WorkflowTemplate + ClusterWorkflowTemplate
For reuse, factor workflows into templates referenced from other workflows:
apiVersion: argoproj.io/v1alpha1
kind: WorkflowTemplate
metadata:
name: build-container
spec:
templates:
- name: build
inputs:
parameters: [{name: image}, {name: tag}]
container:
image: gcr.io/kaniko-project/executor
args: [
"--destination={{inputs.parameters.image}}:{{inputs.parameters.tag}}",
...
]
# Reference in any workflow
templateRef:
name: build-container
template: build
Argo Events: trigger workflows from external events
Argo Events (sister project) provides event-source → sensor → trigger:
- Event sources: webhooks, S3 events, Kafka messages, GitHub webhooks, scheduled, cron
- Sensors: filter / transform events
- Triggers: launch Argo Workflows (or other K8s resources)
"When a file lands in S3 / a webhook arrives / a Kafka topic gets a message → run this workflow with these parameters."
Web UI
Port-forward the argo-server service; the UI shows a real-time DAG visualization of each workflow, per-step logs streaming live, parameter editing, manual resubmit, retry of failed nodes from the point of failure (saves rerunning successful prior steps).
Argo Workflows vs alternatives
- Dagster (see that tutorial) — asset-first; better for data pipelines where lineage matters. Argo is task-first; better for "I just need to run these jobs in order."
- Airflow — Python DAGs; massive ecosystem; heavier infrastructure. Argo is YAML + containers; lighter; K8s-native.
- Prefect — Python flows; lighter than Airflow; less K8s-native than Argo.
- GitHub Actions (with self-hosted runners) — CI-focused; not a general-purpose workflow engine.
- Kubeflow Pipelines — built on top of Argo Workflows; ML-focused abstraction over the same engine.
- Tekton — Kubernetes-native CI; smaller scope (CI/CD specifically); Argo is the more general engine.
When Argo is the right pick
- You already run Kubernetes and want workflows that scale by adding cluster capacity, not by managing a separate orchestrator's worker pool.
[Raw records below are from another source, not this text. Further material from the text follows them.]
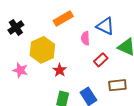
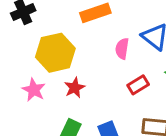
pink star: (20, 70) -> (34, 90), moved

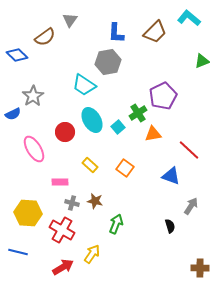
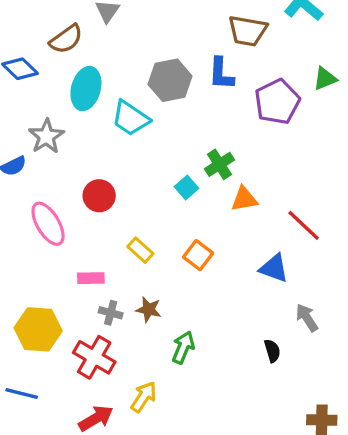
brown trapezoid: (155, 32) -> (248, 31), turned 55
blue L-shape: (116, 33) -> (221, 74), moved
purple pentagon: (163, 96) -> (277, 102), moved
cyan ellipse: (92, 120) -> (86, 89), moved, turned 45
gray arrow: (191, 206) -> (307, 318), turned -66

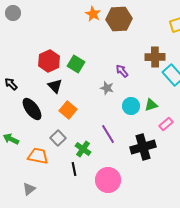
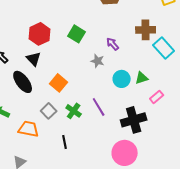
green square: (76, 64) -> (77, 34), moved
black triangle: (55, 86) -> (34, 59), moved
green cross: (83, 149) -> (74, 111), moved
pink circle: (108, 180) -> (125, 153), moved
- Each step is naturally a container (Docker image already exists or is easy to build).
- Mix of batch processing, ML, custom one-off jobs — one engine to learn.
When it isn't
- If you don't run Kubernetes, Argo is the wrong starting point — the abstraction overhead overwhelms the value.
- For data-pipeline lineage / data-asset thinking, Dagster fits better.
- For "I just need a cron job," plain Kubernetes CronJob is one resource vs Argo's CronWorkflow CRD overhead.